1. Ruling of the Court of Justice of the European Union in Case C-333/20 Berlin Chemie A. Menarini S.R.L. on VAT fixed establishments in Romania
The Court of Justice of the European Union (CJEU) released its judgement in Case C-333/20 Berlin Chemie on 7 April 2022. This extremely important ruling might mark the turning point in the controversial VAT fixed establishment topic. Although numerous European courts had already passed decisions on this issue, the approach taken by tax authorities in many EU Member States, including Romania, have been aggressive and inconsistent, with significant tax assessments made against companies mainly due to uncertainties in the existing legislation.
In Case C-333/20 Berlin Chemie, the National Agency for Fiscal Administration (NAFA) had found that Romanian VAT had to be applied to marketing, regulation, advertising, and representation services provided by Berlin Chemie A. Menarini S.R.L. to its affiliated company Berlin Chemie AG because the German entity would have had a VAT fixed establishment in Romania.

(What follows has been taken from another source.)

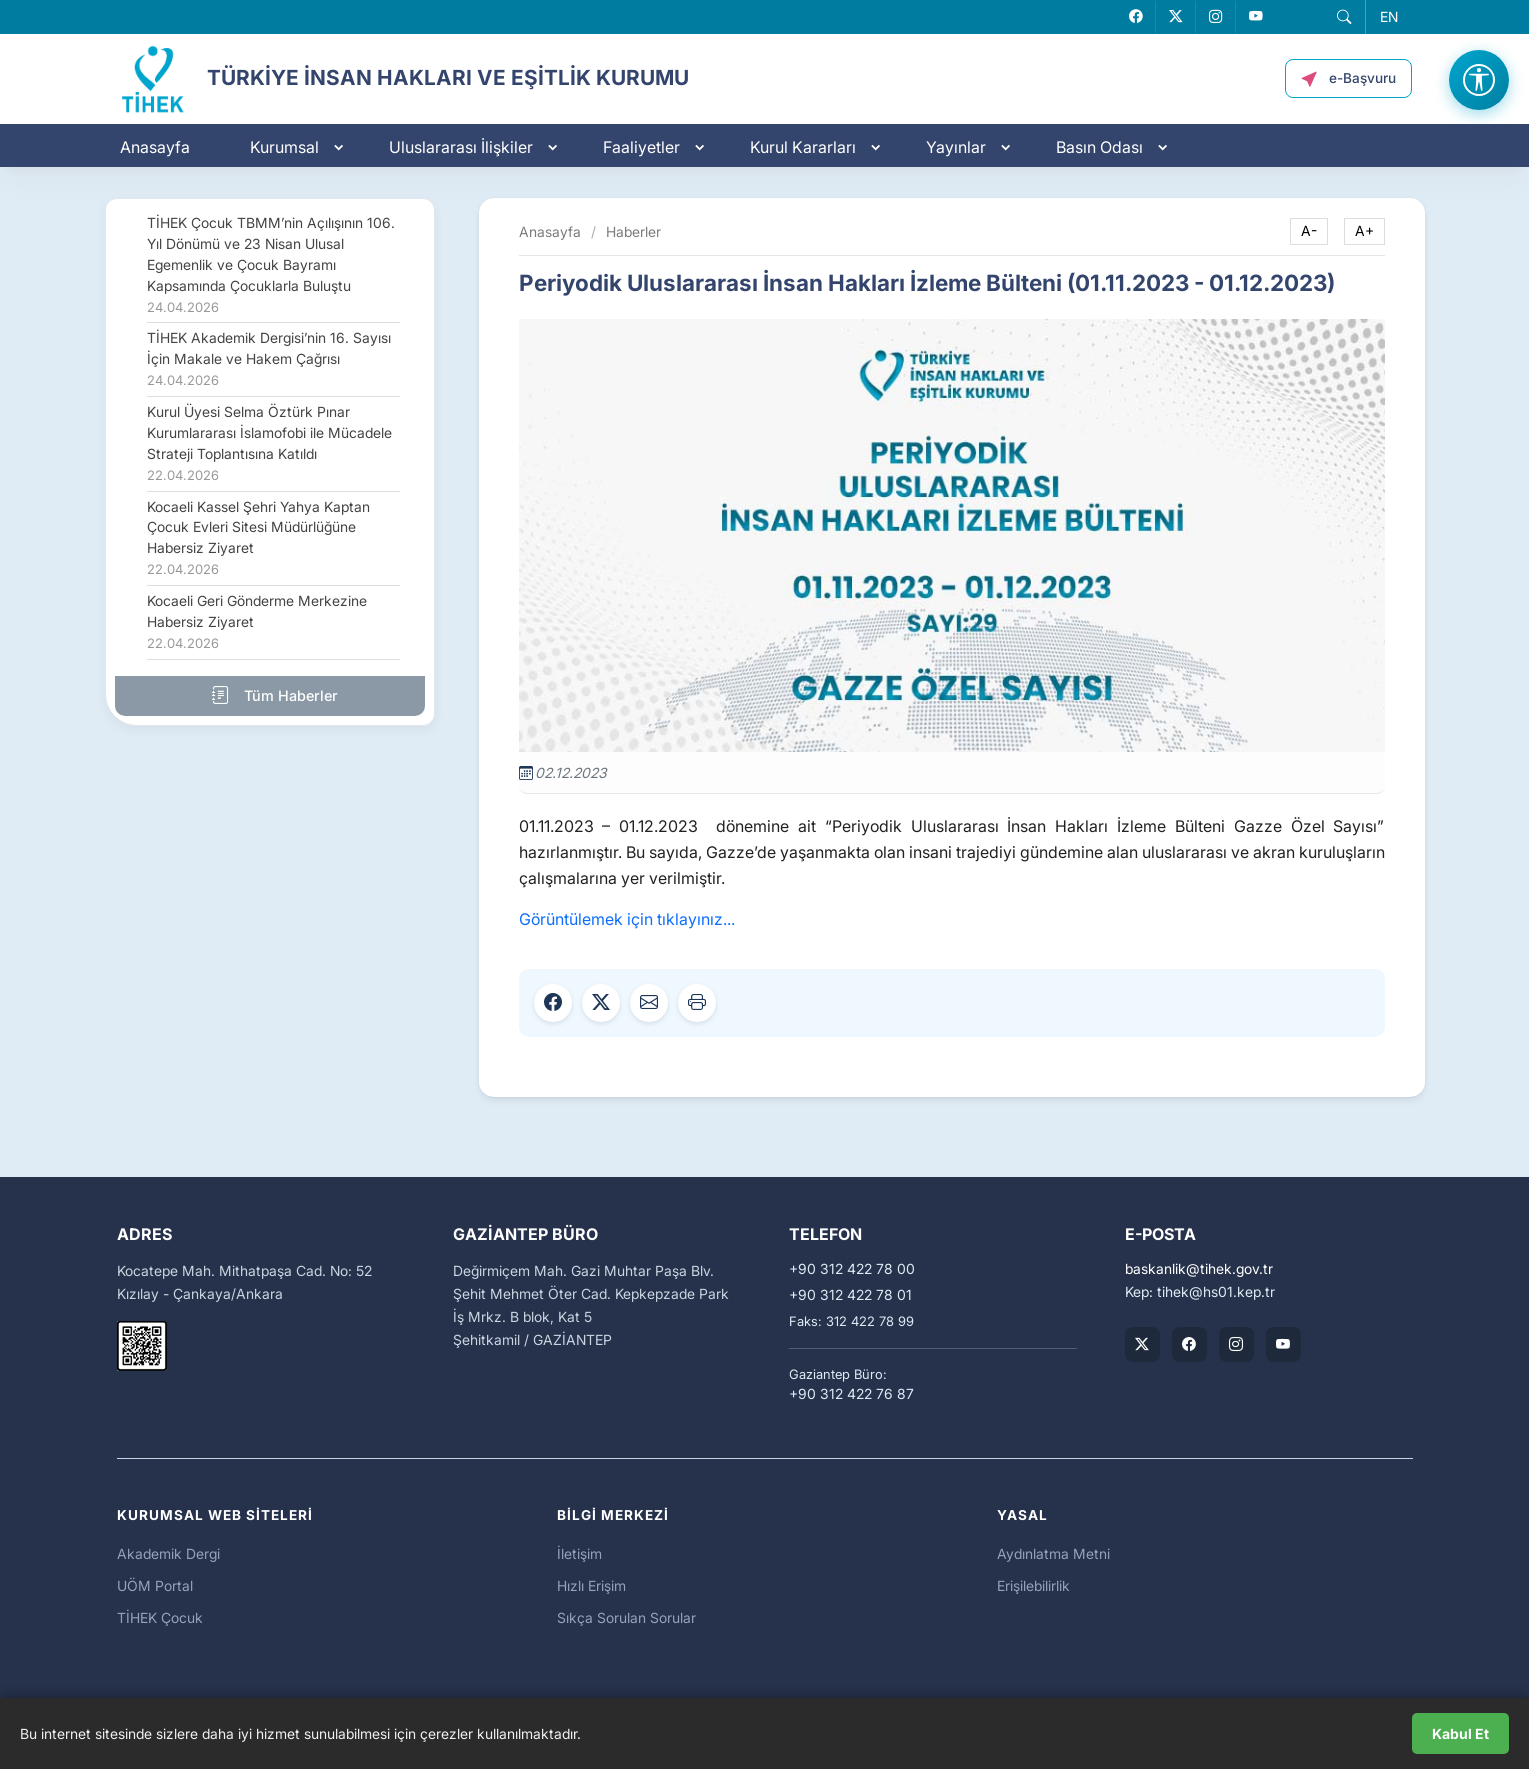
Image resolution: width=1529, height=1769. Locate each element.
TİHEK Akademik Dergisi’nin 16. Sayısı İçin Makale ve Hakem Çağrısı (269, 359)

Among the reasons invoked were:
• The affiliated company was the sole client of the Romanian company.
• Affiliation through indirect shareholding presupposes a certain degree of control.
• The human and technical resources of the Romanian company facilitated the sale of the German company’s products on the Romanian market.
The CJEU ruling establishes a series of new principles to be henceforth applied in determining the existence of a fixed establishment for VAT purposes:
• The main purpose of the rules for taxation of services has been to avoid conflicts of competence between Member States potentially leading to double taxation or lack of taxation from a VAT perspective.
• Determining whether or not a VAT fixed establishment exists must remain the exception and not become the rule, as it departs from the general rule according to which the place of taxation for services is the place where the client, as a taxable person, has its place of economic activity.
• The mere fact that a company holds a subsidiary in another Member State does not necessarily mean that that company holds a VAT fixed establishment in that Member State (whereas the control derived from indirect shareholding does not necessarily entail a control over the technical and human resources of the subsidiary equal to that exercised over the company’s own resources).
• Qualifying a subsidiary as a fixed establishment for VAT purposes requires the application of the legal conditions provided in Art. 11 of EU Regulation no. 282/2011 (the existence of a sufficient degree of permanence and of an adequate structure of human and technical resources) which must be analysed in light of the concrete economic and commercial circumstances.
• Contractual provisions existing between the parties must be taken into account in determining whether one company controls the technical and human resources of the other as if they were its own.
• The same resources cannot be used to both provide and receive the same services (e.g. in the case at hand, the resources which had been placed at the disposal of the German company were the same resources used by the Romanian company to provide services to the German company).
The CJEU thus determined that a company which has its place of economic activity in a Member State cannot be found to hold a VAT fixed establishment in another Member State merely because that company holds in the latter Member State a subsidiary which places technical and human resources at its disposal based on contracts allowing the subsidiary to exclusively provide marketing, regulation, advertising and representation services able to directly influence the volume of its sales.
The ruling has a significant impact as it invalidates the approach NAFA took in recent years not only as regards the pharma industry, but also in the energy/natural gas trading industry and in other domains where production activities contracted to affiliated companies are located in Romania (e.g. automotive industry).
This ruling can be used to buttress their position in front of tax authorities both by companies currently involved in tax litigations, and by companies subject to tax audits in the future.